**WORK TASK:** Look below for the line containing "Windows 11 (1360, 335)" and the line containing "https://askleo.com/creative-commons-license/ (1174, 1474)"; repeat exactly those two lines and all lines between them, and nothing else.

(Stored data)
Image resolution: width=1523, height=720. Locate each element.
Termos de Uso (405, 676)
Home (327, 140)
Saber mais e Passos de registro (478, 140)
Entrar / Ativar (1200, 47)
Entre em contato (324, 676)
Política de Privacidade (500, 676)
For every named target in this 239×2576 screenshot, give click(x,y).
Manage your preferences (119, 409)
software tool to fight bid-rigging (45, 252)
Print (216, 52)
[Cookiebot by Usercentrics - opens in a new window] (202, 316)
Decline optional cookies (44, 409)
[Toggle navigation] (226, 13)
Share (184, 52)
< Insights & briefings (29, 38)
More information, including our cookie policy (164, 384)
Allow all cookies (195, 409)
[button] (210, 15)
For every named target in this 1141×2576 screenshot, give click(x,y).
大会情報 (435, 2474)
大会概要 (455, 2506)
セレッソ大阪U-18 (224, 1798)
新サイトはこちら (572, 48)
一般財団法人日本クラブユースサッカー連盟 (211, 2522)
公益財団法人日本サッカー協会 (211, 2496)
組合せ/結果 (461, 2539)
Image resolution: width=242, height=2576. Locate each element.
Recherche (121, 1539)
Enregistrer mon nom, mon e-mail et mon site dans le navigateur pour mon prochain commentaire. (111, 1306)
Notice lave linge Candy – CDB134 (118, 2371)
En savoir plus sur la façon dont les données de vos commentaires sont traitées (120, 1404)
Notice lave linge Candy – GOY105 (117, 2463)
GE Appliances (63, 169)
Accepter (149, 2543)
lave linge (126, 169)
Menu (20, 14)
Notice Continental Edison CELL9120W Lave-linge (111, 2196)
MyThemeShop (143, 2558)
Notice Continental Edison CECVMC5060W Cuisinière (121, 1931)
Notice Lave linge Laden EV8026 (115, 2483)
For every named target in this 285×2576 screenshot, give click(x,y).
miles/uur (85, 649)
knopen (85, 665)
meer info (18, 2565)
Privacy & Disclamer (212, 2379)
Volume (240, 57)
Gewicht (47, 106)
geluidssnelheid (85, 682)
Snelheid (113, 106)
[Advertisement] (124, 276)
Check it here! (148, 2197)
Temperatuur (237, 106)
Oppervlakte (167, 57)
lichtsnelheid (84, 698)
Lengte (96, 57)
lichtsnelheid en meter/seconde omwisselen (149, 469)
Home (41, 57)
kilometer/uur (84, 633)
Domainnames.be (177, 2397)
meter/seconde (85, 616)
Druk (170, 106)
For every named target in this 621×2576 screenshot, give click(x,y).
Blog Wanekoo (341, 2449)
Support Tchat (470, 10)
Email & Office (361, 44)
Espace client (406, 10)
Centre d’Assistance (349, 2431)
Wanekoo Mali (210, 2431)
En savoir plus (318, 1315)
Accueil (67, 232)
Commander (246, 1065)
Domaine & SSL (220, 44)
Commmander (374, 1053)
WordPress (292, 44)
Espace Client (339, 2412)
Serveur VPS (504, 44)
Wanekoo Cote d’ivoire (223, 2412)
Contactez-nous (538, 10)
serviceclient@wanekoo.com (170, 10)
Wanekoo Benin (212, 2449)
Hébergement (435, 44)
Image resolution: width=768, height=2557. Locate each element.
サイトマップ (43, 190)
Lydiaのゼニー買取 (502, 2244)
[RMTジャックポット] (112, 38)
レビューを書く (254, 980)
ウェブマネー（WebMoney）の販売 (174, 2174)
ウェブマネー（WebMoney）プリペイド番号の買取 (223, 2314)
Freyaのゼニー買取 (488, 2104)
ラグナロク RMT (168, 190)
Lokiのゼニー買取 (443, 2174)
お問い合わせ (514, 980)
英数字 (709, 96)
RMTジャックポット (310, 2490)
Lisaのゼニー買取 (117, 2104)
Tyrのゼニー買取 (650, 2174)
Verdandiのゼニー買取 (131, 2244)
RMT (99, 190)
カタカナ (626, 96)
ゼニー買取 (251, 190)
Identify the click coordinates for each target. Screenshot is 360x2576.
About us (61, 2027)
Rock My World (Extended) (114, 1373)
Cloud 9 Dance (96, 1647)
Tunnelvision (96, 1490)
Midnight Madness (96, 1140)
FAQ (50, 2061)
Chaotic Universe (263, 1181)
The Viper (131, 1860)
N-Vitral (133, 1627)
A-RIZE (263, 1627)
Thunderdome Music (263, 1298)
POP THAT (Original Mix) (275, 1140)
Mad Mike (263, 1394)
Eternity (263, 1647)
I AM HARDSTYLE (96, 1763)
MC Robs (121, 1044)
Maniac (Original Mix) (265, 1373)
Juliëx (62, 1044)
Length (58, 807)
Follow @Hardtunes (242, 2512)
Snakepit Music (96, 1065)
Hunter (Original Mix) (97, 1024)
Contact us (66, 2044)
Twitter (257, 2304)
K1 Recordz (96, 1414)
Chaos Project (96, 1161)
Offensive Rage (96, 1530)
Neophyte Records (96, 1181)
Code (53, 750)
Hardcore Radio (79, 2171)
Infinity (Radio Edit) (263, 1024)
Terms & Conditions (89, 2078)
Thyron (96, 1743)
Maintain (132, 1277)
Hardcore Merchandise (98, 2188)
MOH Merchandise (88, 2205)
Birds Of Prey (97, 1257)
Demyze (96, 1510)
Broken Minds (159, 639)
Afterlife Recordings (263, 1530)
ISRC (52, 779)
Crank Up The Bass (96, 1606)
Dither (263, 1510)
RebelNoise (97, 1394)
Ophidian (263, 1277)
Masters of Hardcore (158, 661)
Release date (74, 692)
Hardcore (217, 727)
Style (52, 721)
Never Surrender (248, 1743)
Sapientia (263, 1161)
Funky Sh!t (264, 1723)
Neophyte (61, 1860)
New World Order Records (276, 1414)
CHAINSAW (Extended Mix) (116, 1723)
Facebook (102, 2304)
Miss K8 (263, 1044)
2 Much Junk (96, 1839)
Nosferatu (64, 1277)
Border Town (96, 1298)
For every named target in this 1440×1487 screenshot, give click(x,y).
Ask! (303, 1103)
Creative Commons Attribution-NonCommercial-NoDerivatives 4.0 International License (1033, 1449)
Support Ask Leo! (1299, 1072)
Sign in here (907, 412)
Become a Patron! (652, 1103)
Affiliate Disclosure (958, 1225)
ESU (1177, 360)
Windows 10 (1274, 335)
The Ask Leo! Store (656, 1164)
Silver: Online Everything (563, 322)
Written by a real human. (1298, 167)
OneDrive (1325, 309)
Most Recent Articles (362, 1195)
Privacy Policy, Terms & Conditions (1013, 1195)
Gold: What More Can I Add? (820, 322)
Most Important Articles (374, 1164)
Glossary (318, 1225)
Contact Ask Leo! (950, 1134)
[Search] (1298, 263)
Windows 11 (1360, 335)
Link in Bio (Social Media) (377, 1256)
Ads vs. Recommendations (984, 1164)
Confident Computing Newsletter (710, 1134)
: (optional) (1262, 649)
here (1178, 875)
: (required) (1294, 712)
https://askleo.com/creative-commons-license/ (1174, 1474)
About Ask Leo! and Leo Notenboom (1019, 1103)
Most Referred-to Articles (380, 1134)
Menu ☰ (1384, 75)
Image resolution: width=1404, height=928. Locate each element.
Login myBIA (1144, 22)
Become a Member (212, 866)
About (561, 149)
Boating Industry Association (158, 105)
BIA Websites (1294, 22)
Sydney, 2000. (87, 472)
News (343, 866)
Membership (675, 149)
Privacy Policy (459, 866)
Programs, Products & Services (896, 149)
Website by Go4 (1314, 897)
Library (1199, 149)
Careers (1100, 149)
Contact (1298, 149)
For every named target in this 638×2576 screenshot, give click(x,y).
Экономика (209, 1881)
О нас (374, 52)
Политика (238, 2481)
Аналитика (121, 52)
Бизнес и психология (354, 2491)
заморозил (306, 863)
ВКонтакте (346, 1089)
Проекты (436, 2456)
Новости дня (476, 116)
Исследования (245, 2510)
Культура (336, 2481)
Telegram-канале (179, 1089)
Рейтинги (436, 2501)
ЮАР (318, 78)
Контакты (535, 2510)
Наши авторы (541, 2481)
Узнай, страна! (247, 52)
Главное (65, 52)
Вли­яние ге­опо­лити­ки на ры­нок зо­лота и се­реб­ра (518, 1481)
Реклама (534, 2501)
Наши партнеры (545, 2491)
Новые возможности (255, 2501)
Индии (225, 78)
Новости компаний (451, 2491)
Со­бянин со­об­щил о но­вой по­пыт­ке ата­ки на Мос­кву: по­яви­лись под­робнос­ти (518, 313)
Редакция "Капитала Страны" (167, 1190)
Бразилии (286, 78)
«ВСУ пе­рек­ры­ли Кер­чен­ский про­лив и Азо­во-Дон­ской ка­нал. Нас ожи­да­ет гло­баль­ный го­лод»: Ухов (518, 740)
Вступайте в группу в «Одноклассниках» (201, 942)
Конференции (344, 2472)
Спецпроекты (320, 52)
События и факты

**OUTPUT:**
Windows 11 (1360, 335)
Link in Bio (Social Media) (377, 1256)
Ads vs. Recommendations (984, 1164)
Confident Computing Newsletter (710, 1134)
: (optional) (1262, 649)
here (1178, 875)
: (required) (1294, 712)
https://askleo.com/creative-commons-license/ (1174, 1474)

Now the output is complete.